In the example, the liquid electrolyte was supported on the separator 24, but the same result was obtained when a solid polymer proton conductor was used instead of the separator 24. The value of DC current or DC voltage, the application time, the number of applications, etc. have optimum values according to the type of material, size, etc. of the MEA, and are not limited to the examples.

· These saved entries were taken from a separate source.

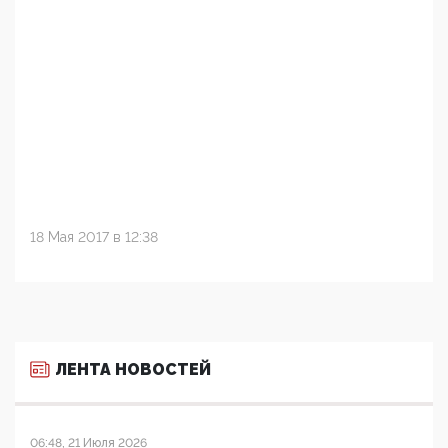
18 Мая 2017 в 12:38
ЛЕНТА НОВОСТЕЙ
06:48, 21 Июля 2026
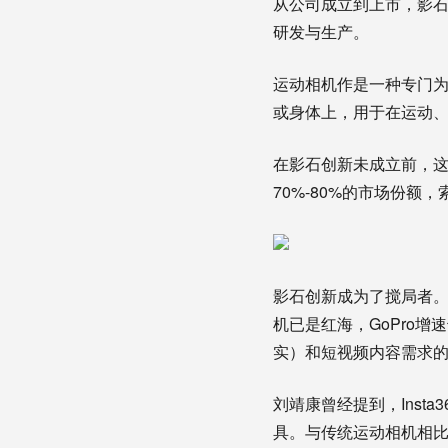
从公司成立到上市，影石
研发与生产。
运动相机作是一种专门
或身体上，用于在运动
在影石创新未成立前，这
70%-80%的市场份
影石创新成为了搅局者。
机已是红海，GoPro
实）和短视频内容需求的兴
刘靖康曾经提到，Inst
具。与传统运动相机相比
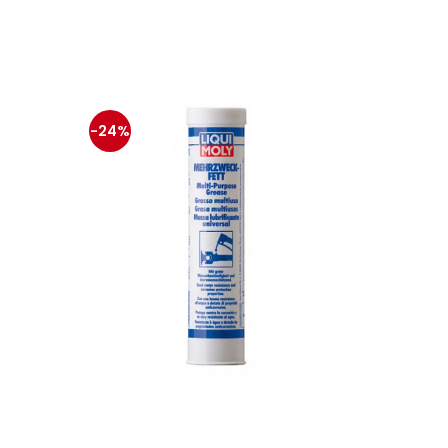
-24%
-13%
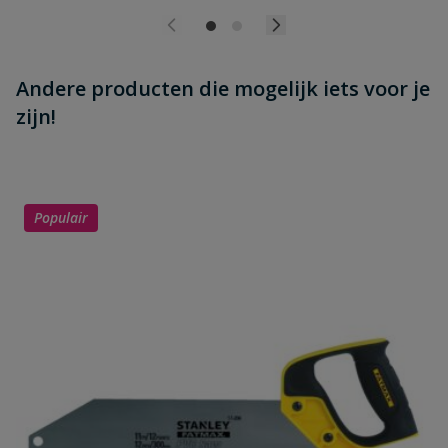
Andere producten die mogelijk iets voor je
zijn!
Populair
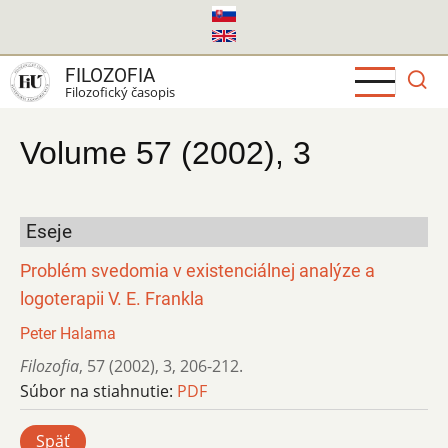
Skočiť
na
hlavný
FILOZOFIA
obsah
Filozofický časopis
Volume 57 (2002), 3
Eseje
Problém svedomia v existenciálnej analýze a
logoterapii V. E. Frankla
Peter Halama
Filozofia
,
57 (2002)
,
3
,
206-212.
Súbor na stiahnutie:
PDF
Späť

2 Electrochemical gas sensor 4 Metal container 6 Water 8 MEA
10 Bottom plate 12 Diffusion control plate 16 Cap 11, 14, 18, 19 Opening 20 Filter material 22 Gasket 24 Separator 25, 26 Gas diffusion film 30 Power source 32 Arithmetic logic circuit
C counter electrode
S detection pole
R1, R2 resistance
A1 Amplifier circuit

Claims (3)

In an electrochemical gas sensor in which a detection electrode is provided on a detected atmosphere side of a separator or a solid polymer proton conductor film holding a liquid electrolyte, and a counter electrode is provided on a reference atmosphere side,
The electrochemical gas sensor is modified so that a current flows in the H2 from the counter electrode to the detection electrode and a current flows in the CO from the detection electrode to the counter electrode. The separator or solid electrolyte membrane holding the liquid electrolyte is provided with a detection electrode on the detected atmosphere side and a counter electrode on the reference atmosphere side,
Using the electrochemical gas sensor modified by applying a direct current from the counter electrode to the detection electrode, with the counter electrode side being + and the detection electrode side being-,
A selective detection method of CO and H2 that detects H2 when current flows from the counter electrode to the detection electrode in the electrochemical gas sensor and detects CO when current flows from the detection electrode to the counter electrode. For an electrochemical gas sensor having a sensing electrode on the detected atmosphere side and a counter electrode on the reference atmosphere side of the separator or solid polymer proton conductor film holding the liquid electrolyte,
By applying a direct current from the counter electrode to the detection electrode with the counter electrode side set to + and the detection electrode side set to-, a current flows in the electrochemical gas sensor from the counter electrode to the detection electrode in H2, and the detection electrode in CO. A method for modifying an electrochemical gas sensor, wherein the electrochemical gas sensor is modified so that a current flows from the first electrode to the counter electrode.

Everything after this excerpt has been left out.